◆ **ACTIVITY**:
Text in the records must be reproduced exactly, and pictures must be skipped.

(LISTED RECORDS)

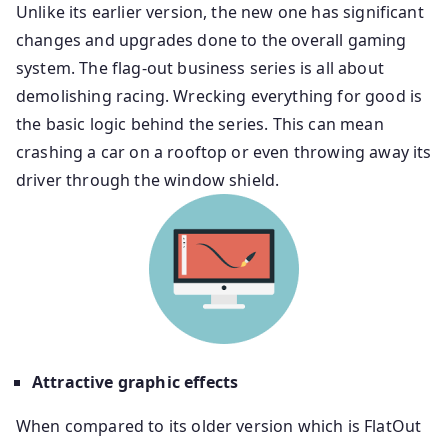
Unlike its earlier version, the new one has significant
changes and upgrades done to the overall gaming
system. The flag-out business series is all about
demolishing racing. Wrecking everything for good is
the basic logic behind the series. This can mean
crashing a car on a rooftop or even throwing away its
driver through the window shield.
Attractive graphic effects
When compared to its older version which is FlatOut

(End LISTED RECORDS)

◆ **ANSWER SECTION**:
Unlike its earlier version, the new one has significant
changes and upgrades done to the overall gaming
system. The flag-out business series is all about
demolishing racing. Wrecking everything for good is
the basic logic behind the series. This can mean
crashing a car on a rooftop or even throwing away its
driver through the window shield.
Attractive graphic effects
When compared to its older version which is FlatOut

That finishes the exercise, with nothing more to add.